Work to be completed – How many of the lines below include "Klironomos"? Give the number and no other words.

(Data entries)
+===+

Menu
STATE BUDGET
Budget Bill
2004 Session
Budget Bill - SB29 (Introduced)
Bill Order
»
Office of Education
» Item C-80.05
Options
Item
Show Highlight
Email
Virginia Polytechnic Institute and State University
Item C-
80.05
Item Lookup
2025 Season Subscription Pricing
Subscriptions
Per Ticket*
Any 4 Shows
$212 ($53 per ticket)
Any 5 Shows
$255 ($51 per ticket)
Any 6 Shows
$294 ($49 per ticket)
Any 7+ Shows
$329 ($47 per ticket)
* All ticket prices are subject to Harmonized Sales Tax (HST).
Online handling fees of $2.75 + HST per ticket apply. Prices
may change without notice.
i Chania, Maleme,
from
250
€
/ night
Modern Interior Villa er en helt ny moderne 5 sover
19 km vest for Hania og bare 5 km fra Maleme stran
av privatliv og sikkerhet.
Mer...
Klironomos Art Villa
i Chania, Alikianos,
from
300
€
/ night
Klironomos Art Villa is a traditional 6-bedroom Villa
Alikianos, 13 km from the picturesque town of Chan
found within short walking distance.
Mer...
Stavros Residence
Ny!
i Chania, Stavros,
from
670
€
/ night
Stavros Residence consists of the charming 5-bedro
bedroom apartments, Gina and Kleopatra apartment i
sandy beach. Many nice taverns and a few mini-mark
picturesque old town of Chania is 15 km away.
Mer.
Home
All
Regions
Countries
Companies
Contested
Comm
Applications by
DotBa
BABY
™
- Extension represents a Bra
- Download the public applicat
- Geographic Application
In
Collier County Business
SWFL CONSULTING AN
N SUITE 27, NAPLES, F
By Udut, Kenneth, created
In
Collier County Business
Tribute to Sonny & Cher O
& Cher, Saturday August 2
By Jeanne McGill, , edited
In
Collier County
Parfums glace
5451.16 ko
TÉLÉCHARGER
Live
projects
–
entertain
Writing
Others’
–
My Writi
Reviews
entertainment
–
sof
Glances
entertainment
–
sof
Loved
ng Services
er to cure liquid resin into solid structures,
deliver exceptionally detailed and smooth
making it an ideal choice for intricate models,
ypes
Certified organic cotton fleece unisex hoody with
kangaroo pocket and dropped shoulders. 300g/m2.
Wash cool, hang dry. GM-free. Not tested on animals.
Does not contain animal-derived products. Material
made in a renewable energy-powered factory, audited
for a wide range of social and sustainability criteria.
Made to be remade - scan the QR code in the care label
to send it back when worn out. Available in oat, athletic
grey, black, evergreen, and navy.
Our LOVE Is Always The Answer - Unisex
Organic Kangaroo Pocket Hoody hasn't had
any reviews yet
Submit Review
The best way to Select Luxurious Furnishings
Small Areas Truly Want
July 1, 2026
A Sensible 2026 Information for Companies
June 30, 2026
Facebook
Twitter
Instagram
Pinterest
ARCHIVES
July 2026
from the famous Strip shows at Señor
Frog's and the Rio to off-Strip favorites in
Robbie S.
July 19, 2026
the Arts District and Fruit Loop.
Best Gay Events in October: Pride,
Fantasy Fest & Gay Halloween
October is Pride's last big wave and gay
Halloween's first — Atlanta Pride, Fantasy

+===+

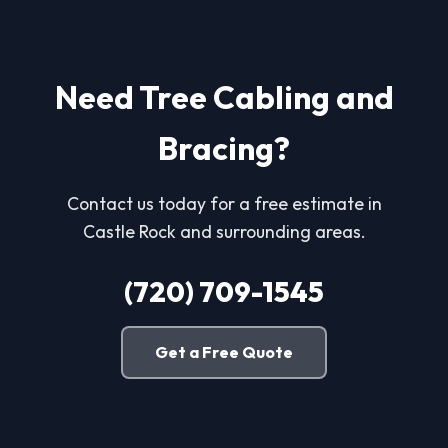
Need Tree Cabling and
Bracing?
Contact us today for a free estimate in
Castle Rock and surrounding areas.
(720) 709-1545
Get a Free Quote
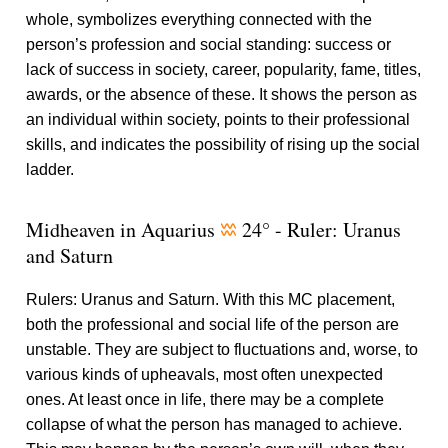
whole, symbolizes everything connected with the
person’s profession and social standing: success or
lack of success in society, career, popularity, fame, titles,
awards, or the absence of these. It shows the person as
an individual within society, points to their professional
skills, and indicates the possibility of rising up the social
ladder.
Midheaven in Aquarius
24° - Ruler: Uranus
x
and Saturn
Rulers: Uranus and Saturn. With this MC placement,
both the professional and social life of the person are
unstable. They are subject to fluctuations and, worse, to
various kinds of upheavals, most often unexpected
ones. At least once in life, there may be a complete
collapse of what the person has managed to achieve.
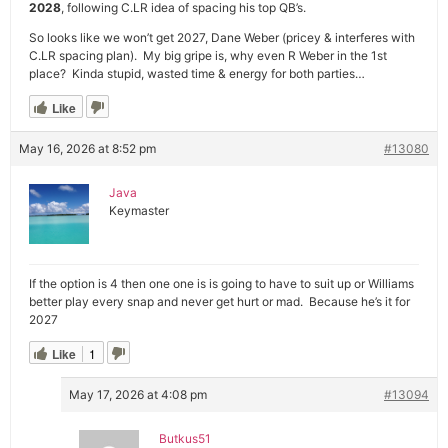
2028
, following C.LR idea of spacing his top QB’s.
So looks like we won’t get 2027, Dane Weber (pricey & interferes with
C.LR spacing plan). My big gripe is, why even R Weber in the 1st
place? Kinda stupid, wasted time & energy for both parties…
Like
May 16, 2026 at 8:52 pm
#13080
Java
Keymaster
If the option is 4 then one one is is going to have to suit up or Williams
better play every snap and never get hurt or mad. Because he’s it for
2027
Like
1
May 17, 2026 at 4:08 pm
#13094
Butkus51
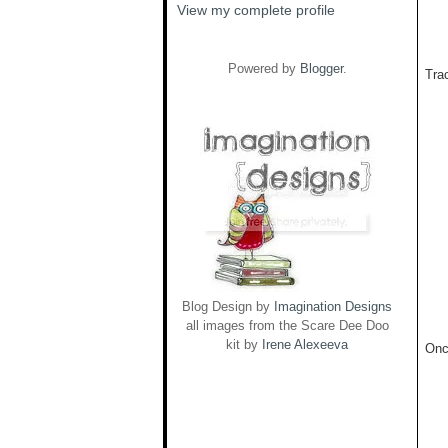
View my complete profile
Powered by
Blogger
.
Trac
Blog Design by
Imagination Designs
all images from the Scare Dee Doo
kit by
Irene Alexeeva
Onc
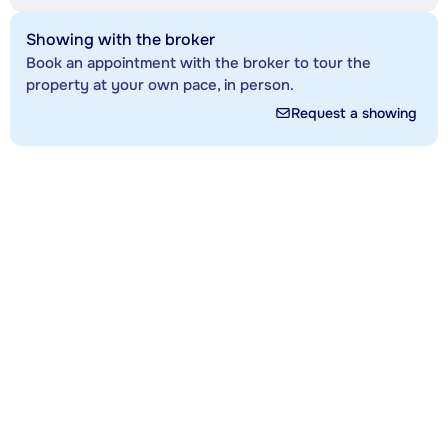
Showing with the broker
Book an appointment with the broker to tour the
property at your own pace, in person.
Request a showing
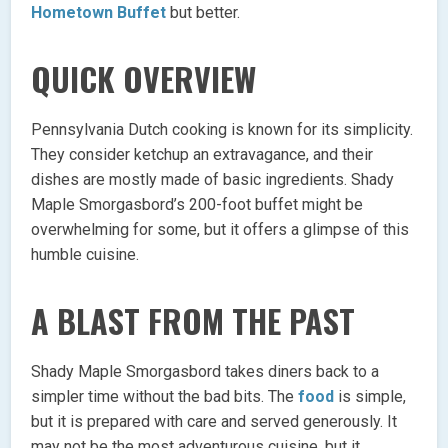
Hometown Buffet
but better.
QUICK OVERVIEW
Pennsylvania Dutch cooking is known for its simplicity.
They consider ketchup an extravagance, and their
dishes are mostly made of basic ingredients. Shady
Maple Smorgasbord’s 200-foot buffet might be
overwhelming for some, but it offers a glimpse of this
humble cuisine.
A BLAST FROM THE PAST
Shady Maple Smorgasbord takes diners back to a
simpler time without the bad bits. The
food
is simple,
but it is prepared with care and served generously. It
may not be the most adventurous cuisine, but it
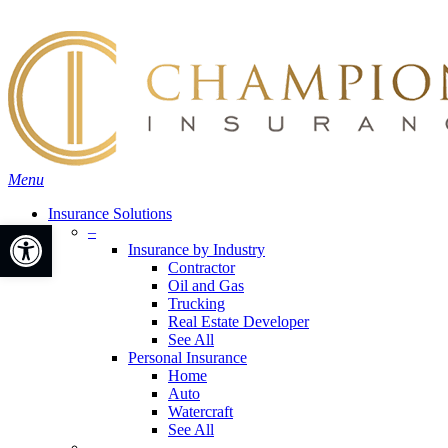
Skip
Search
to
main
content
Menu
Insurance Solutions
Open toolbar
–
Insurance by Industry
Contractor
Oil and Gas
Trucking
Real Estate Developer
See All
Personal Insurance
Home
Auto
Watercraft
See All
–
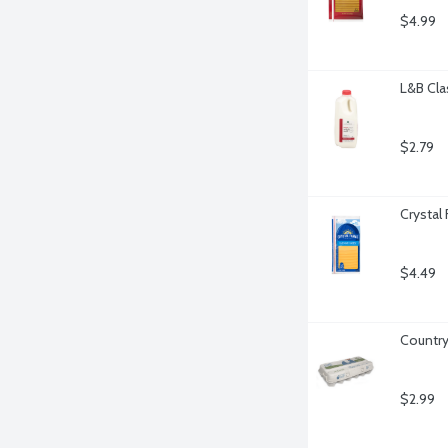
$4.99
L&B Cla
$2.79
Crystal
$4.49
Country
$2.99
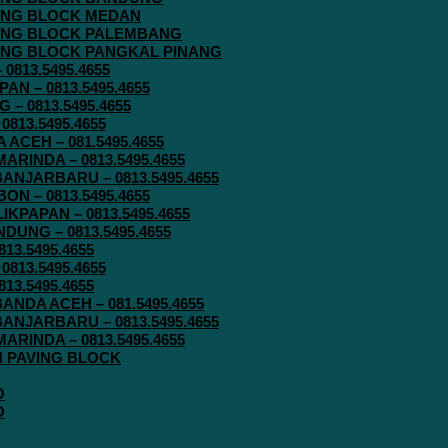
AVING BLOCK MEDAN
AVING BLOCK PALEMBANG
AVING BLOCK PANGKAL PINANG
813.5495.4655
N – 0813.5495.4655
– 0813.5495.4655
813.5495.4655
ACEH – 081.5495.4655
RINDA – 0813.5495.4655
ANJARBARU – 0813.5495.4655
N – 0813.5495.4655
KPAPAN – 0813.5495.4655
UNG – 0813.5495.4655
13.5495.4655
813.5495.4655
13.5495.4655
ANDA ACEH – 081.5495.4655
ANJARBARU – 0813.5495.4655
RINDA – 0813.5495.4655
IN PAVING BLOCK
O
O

+===+

Answer section – 2